Her plate was empty. She put her fork down with a little clink sound. "Then we three, right here, are the only people who know I'm alive. Right?"

"Right," said Meyer. "Our plans before you... uh, excuse me, dropped in... were to leave sometime this morning and head for Miami. Want to come along?"

She shrugged. "Why not?"

"My dear," Meyer said, "it would seem as if someone took a violent dislike to you last night."

"Is that a question?"

"Only if you want to give an answer. We are not going to pry. So you don't have to make up any answers. Tell us what you feel like telling us, or nothing at all."

"He... one of them-there were two-he didn't like it. He wished there was some way to get around it, so it wouldn't have to happen. But he knew and I knew we were way past any place where there was any chance of turning back. I was scared sick. Not of dying. When you take a chance and lose, that's the chance you take. What he didn't like most was being told not to make it easier. I-Ie didn't think that was right. And that's what had me so scared, going out the hard way. Being down in the water and no chance to do anything, and holding my breath down in the dark on the bottom as long as I could. I whispered to him, begging him to put me out first. He knows how. I thought he would. He could have done it so Ma... so the other one wouldn't even have heard. But then they stopped and as he swung me over, that wire hurting me terrible, and let me go, I knew he wasn't going to."

She stopped and gave us both a look of savage satisfaction. "I was taking a breath to scream my lungs out but then I knew that if I didn't make a sound, the other guy would think Terry had hit me on the throat before dumping me, and he'd have to report it, and they might give him a hard time. I sure owed him a hard time, so I didn't let myself make a squeak and it... I guess it took my mind off everything a little bit, and at least I ended up down there with a big hunk of air in my lungs instead of all screamed out. Funny, it could have made the difference."

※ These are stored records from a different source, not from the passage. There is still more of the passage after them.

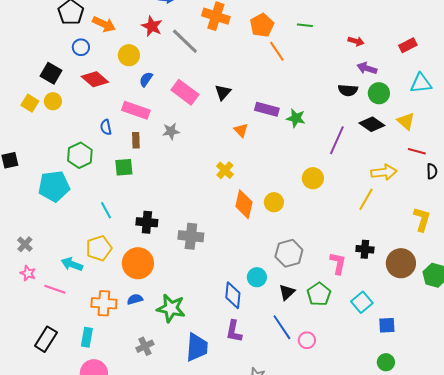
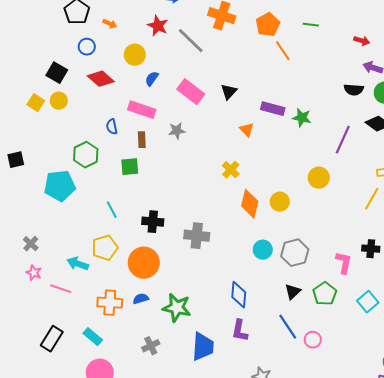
orange arrow: (104, 24) -> (110, 24), size x0.6
cyan circle: (257, 277) -> (263, 250), moved
cyan rectangle: (87, 337) -> (93, 337), turned -60

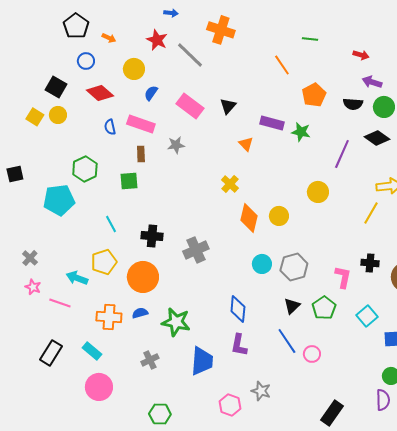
orange pentagon: (268, 25) -> (314, 95), moved
blue semicircle: (112, 127) -> (110, 127), moved
gray cross: (197, 236) -> (196, 250), turned -30

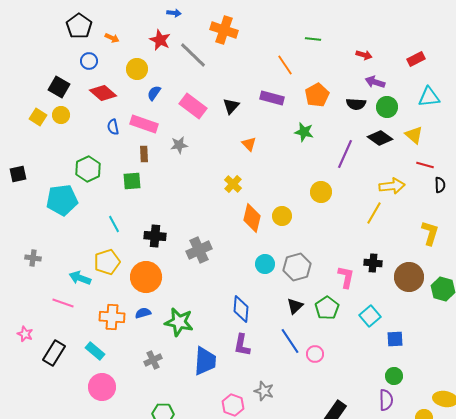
purple rectangle: (272, 123) -> (272, 98), moved
gray cross: (30, 258) -> (33, 258), turned -35
pink star: (33, 287) -> (25, 334), moved

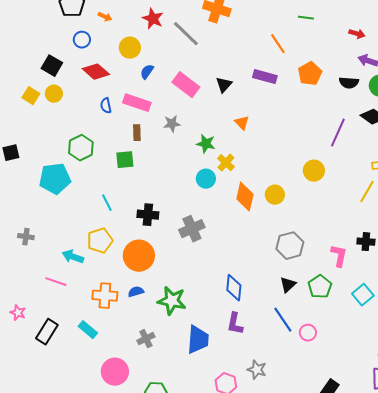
green star: (304, 132) -> (206, 144), moved
cyan circle: (265, 264) -> (206, 179), moved
pink circle: (102, 387) -> (115, 372), moved

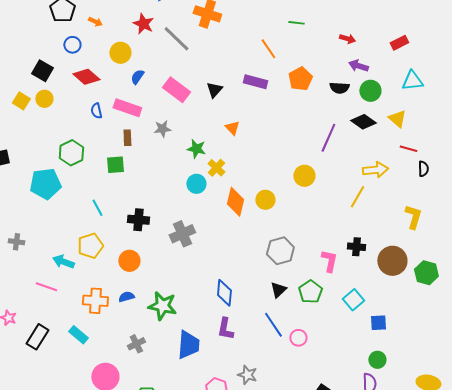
orange circle: (139, 256) -> (129, 261), size x0.7

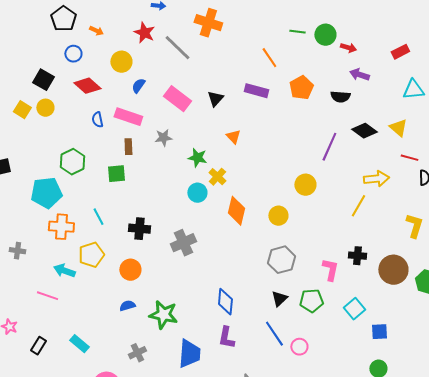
green circle: (370, 91) -> (325, 35), moved
yellow circle: (265, 200) -> (278, 216), moved
green pentagon: (310, 292) -> (311, 301), turned 30
orange cross: (95, 301) -> (61, 227), moved
black rectangle: (37, 337) -> (38, 346), size x0.7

"And probably did," Meyer said. "And it was why I thought someone was disposing of a dead body, the way you came down without a sound. A good thing Travis got down there quickly."

"Boy, if they ever find out somebody got me in time!"

I saw her shiver. It was a clue to her being more rattled than she would let herself show us. Her voice was at odds with her pale and dusky elegance. It was a rich, controlled contralto, but she switched back and fort" from the vulgarity of an artificial elegance of expression to a forthright crudeness. I could not tell whether it was spirit or stupidity that made her feel pleased with her own cleverness in giving Terry a hard time as she was, as far as she knew, being murdered.

She raised her eyebrows in surprise and said, "You know, I haven't even said thanks! Okay, thanks, guys. McGee, I say it took guts to go down there after me, and it was a nice thing to do for anybody. I don't remember much. Just all black and terrible, and then somebody pulling my hair and touching me, maybe a fish going to eat me. Then being in all that fish smell, and somebody pushing at me, and heaving up that water all over. So here I am. And thanks."

"You are most welcome," Meyer said. "And here you are, with a second life to lead. Everything since last night is pure profit. So what are you going to do with your new life?"

"I don't know! I haven't had to think of things like that. I've always been told what to do, and brother, I better do it. I don't want to have to think about what I should do." She bit her lip and looked at each of us in turn, head slightly tilted. "You boys look like you've got something going for you. I mean, this boat and all, and you have a lot of cool. It's not a fishing trip and back to the old lady and the office. If you've got something going, maybe there's some kind of way I could fit into things."